There are incredibly talented people at Penn State (and in your life, too). Any one of those four students could have been an award-winning athlete, scholar, entrepreneur, business-owner, visionary, and so on. And there they were, right next to each other for eight minutes, with conversational riches at their fingertips, yet choosing to remain isolated and uninterested. How often do I see this? Too often How often do you see this?
How many unbelievable encounters do we miss out on every day because we’re preoccupied with ourselves…and our phones? How many incredible people, with incredible stories of triumph and hardship, even miracle workers, have we sat next to and ignored?
Am I saying we should initiate conversations with random people? Well, yes. Can it be difficult? Yes. Can it be enlightening, rewarding, and life-changing, too? Yes! I know many of us grew up with the “Don’t talk to strangers” advice drilled into our heads, but let’s hold that thought for a second. Looking back at your life, how often has this advice proved beneficial? How often has someone violently responded to you asking, “Hey, how are you?” Not often? In most cases, being ignored is the worst possible outcome.
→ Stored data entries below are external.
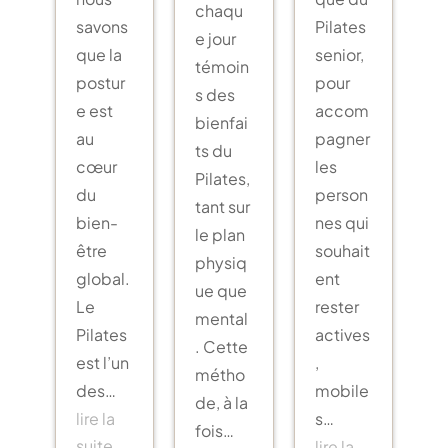
chaqu
savons
Pilates
e jour
que la
senior,
témoin
postur
pour
s des
e est
accom
bienfai
au
pagner
ts du
cœur
les
Pilates,
du
person
tant sur
bien-
nes qui
le plan
être
souhait
physiq
global.
ent
ue que
Le
rester
mental
Pilates
actives
. Cette
est l’un
,
métho
des…
mobile
de, à la
lire la
s…
fois…
suite…
lire la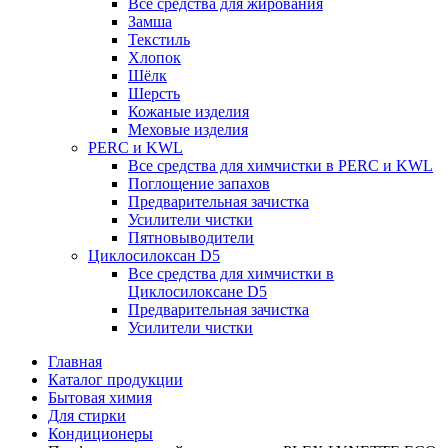
Все средства для жирования
Замша
Текстиль
Хлопок
Шёлк
Шерсть
Кожаные изделия
Меховые изделия
PERC и KWL
Все средства для химчистки в PERC и KWL
Поглощение запахов
Предварительная зачистка
Усилители чистки
Пятновыводители
Циклосилоксан D5
Все средства для химчистки в
Циклосилоксане D5
Предварительная зачистка
Усилители чистки
Главная
Каталог продукции
Бытовая химия
Для стирки
Кондиционеры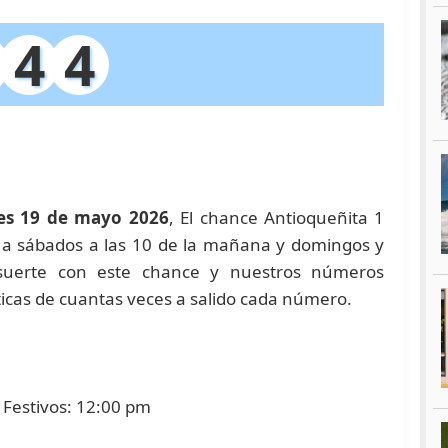
4
4
es 19 de mayo 2026
, El chance Antioqueñita 1
 a a sábados a las 10 de la mañana y domingos y
 suerte con este chance y nuestros números
icas de cuantas veces a salido cada número.
 Festivos: 12:00 pm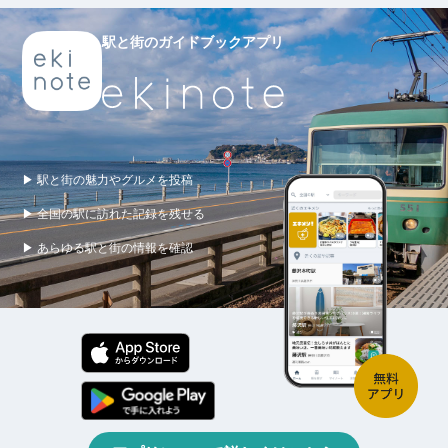
駅と街のガイドブックアプリ
▶ 駅と街の魅力やグルメを投稿
▶ 全国の駅に訪れた記録を残せる
▶ あらゆる駅と街の情報を確認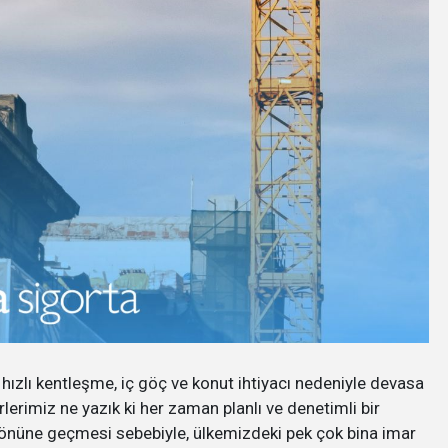
 hızlı kentleşme, iç göç ve konut ihtiyacı nedeniyle devasa
lerimiz ne yazık ki her zaman planlı ve denetimli bir
n önüne geçmesi sebebiyle, ülkemizdeki pek çok bina imar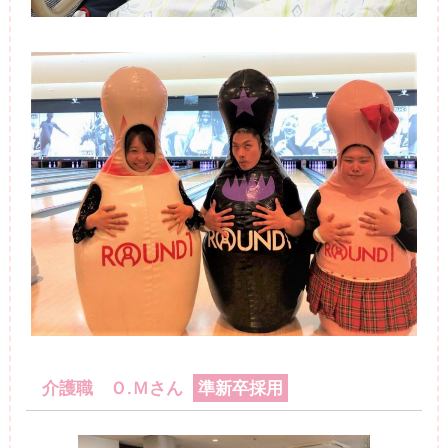
介護職 Ｏ.Ｍさん
準新卒採用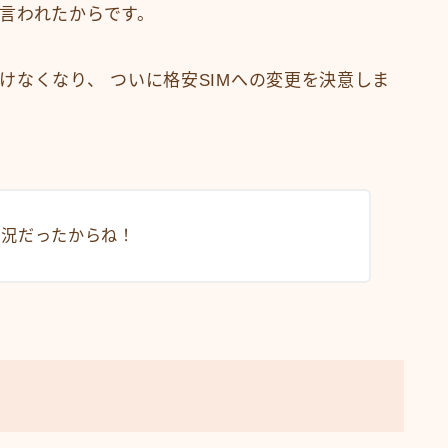
言われたからです。
けなくなり、 ついに格安SIMへの変更を決意しま
状況だったからね！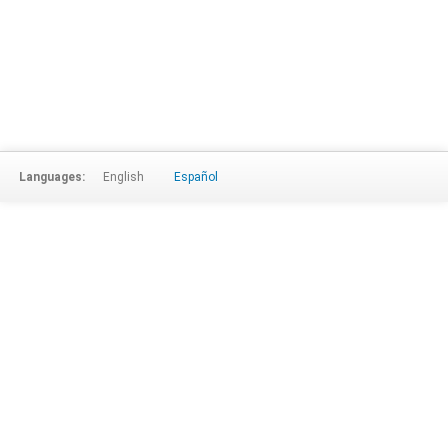
Languages:
English
Español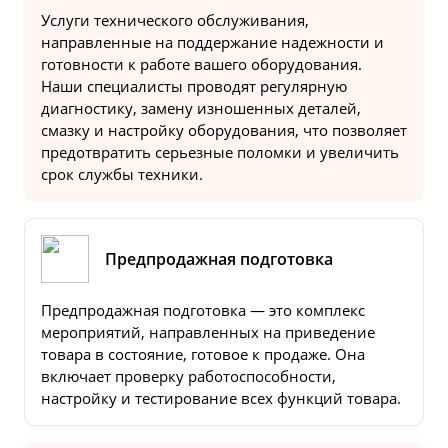
Услуги технического обслуживания,
направленные на поддержание надежности и
готовности к работе вашего оборудования.
Наши специалисты проводят регулярную
диагностику, замену изношенных деталей,
смазку и настройку оборудования, что позволяет
предотвратить серьезные поломки и увеличить
срок службы техники.
Предпродажная подготовка
Предпродажная подготовка — это комплекс
мероприятий, направленных на приведение
товара в состояние, готовое к продаже. Она
включает проверку работоспособности,
настройку и тестирование всех функций товара.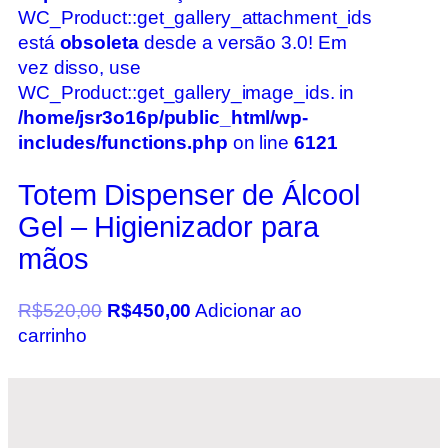
WC_Product::get_gallery_attachment_ids
está
obsoleta
desde a versão 3.0! Em
vez disso, use
WC_Product::get_gallery_image_ids. in
/home/jsr3o16p/public_html/wp-
includes/functions.php
on line
6121
Totem Dispenser de Álcool
Gel – Higienizador para
mãos
R$
520,00
R$
450,00
Adicionar ao
carrinho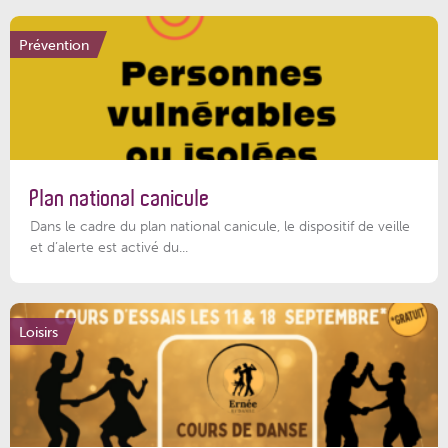
Prévention
Plan national canicule
Dans le cadre du plan national canicule, le dispositif de veille
et d’alerte est activé du...
Loisirs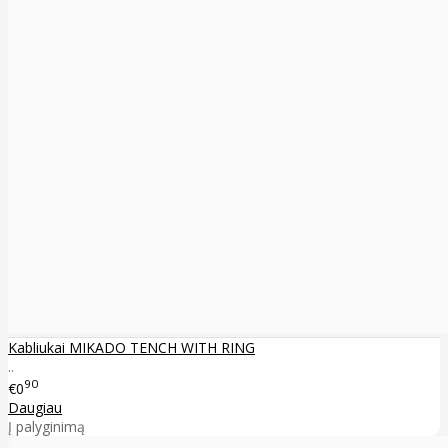
Kabliukai MIKADO TENCH WITH RING
..
90
€0
Daugiau
Į palyginimą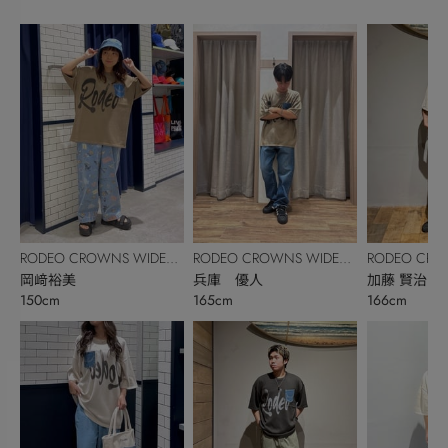
RODEO CROWNS WIDE
RODEO CROWNS WIDE
RODEO CRO
BOWL
岡﨑裕美
BOWL
兵庫 優人
BOWL
加藤 賢治
150cm
165cm
166cm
Just recently I began a conversation with a complete stranger; perhaps this example may provide you some comfort. I approached a female at a coffee shop downtown and asked, “Hey, are those leisure books you’re reading? I love to read.” She said, “No, they’re actually for class,” to which I replied, “Oh, well what are they about?” Coincidentally, they were about education systems (I love education) and she was an Education Policy PhD student. We ending up talking for nearly a half-hour about education systems all over the world, and of course, our own ideas on the subject.
It was a learning experience for us both, and I left feeling absolutely elated. She wasn’t a spooky, dangerous stranger. She was a student with a story, a real human being who enjoys other human beings; it was great! And the best part of all – when I checked my phone after 30 minutes of being away, the world was still spinning!